Dry Docks

All ships must be brought out of the water periodically for maintenance, painting, and repair. Floating dry docks are large, box-like vessels designed for this purpose. They can be submerged or floated by filling or emptying water tanks on their sides and bottoms. Ships are gently moved in by tug boats while supports are carefully positioned beneath the hull by divers. The water is then removed from the tanks and the whole dry dock floats, lifting the ship out of the water.


Cranes on tracks can move along the sides of the dry dock to lift equipment off of or on to the ship being repaired.
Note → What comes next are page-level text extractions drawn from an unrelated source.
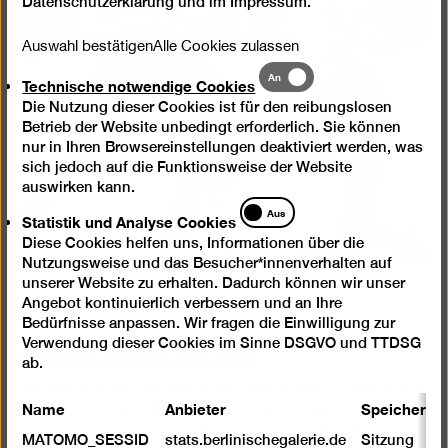
Datenschutzerklärung
und im
Impressum
.
Auswahl bestätigen
Alle Cookies zulassen
Technische
An
Technische notwendige Cookies
notwendige
Familienmitgliedschaft
Die Nutzung dieser Cookies ist für den reibungslosen
Cookies
Betrieb der Website unbedingt erforderlich. Sie können
nur in Ihren Browsereinstellungen deaktiviert werden, was
sich jedoch auf die Funktionsweise der Website
Familienmitglieder erhalten viele Vorteile und ein
auswirken kann.
exklusives Family-Programm.
Statistik
Aus
Statistik und Analyse Cookies
und
Mehr erfahren
Diese Cookies helfen uns, Informationen über die
Analyse
Nutzungsweise und das Besucher*innenverhalten auf
Cookies
unserer Website zu erhalten. Dadurch können wir unser
Angebot kontinuierlich verbessern und an Ihre
Jung und Artig
Bedürfnisse anpassen. Wir fragen die Einwilligung zur
Verwendung dieser Cookies im Sinne DSGVO und TTDSG
ab.
Jung und Artig, das sind die Jungen Freund*innen der
Name
Anbieter
Speicherda
Berlinischen Galerie – 300 Kunstenthusiast*innen bis
30 Jahre, die mit uns gemeinsam die Berliner Szene
MATOMO_SESSID
stats.berlinischegalerie.de
Sitzung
BAE Systems San Francisco Shipyard currently operates two floating dry docks at Pier 70:

Dry Dock #2 (66,000 ton lift)

This is the largest working dry dock on the west coast, capable of lifting mammoth cruise ships out of the water. It is about 900 feet long and was built in the 1960s. It was modified in recent years to accommodate larger ships.
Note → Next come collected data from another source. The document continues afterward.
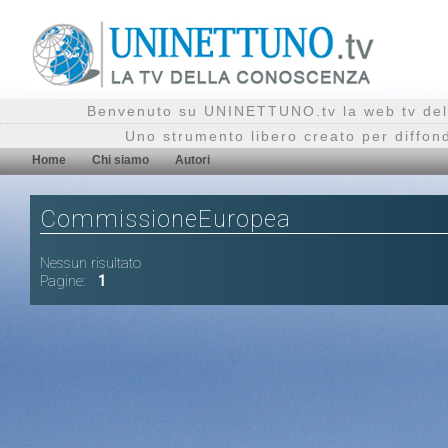
Benvenuto su UNINETTUNO.tv la web tv del
Uno strumento libero creato per diffon
Home
Chi siamo
Autori
CommissioneEuropea
Nessun risultato
Pagine:
1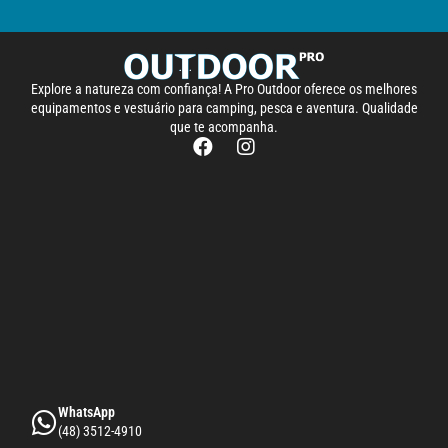
Explore a natureza com confiança! A Pro Outdoor oferece os melhores
equipamentos e vestuário para camping, pesca e aventura. Qualidade
que te acompanha.
WhatsApp
(48) 3512-4910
Large cruise ship in Dry Dock #2.

Dry Dock #2

Screen in place on Dry Dock #2 to contain chipped paint, rust, and other debris.

Eureka Drydock (14,500 ton lift)

The smaller dry dock on Pier 70 is 528 feet long and 70-80 feet wide. It was built in the 1940s and brought to Pier 70 in the 1990s.

Jeremiah O'Brien

Historic Liberty Ship Jeremiah O'Brien in Eureka Dry Dock, 2009

The One that got away

A third dry dock, Dry Dock Number 1, dating from the 1940s, was obsolete and for sale when it broke free in a storm in the winter of 2002 and floated to Treasure Island. It had to be salvaged and is currently being scrapped.

Dry dock 1

Dry Dock #1, after recovery from its "escape" in 2002. It is currently being scrapped.

Dry Dock #1

Dry Dock #1 was heavily used during World War II.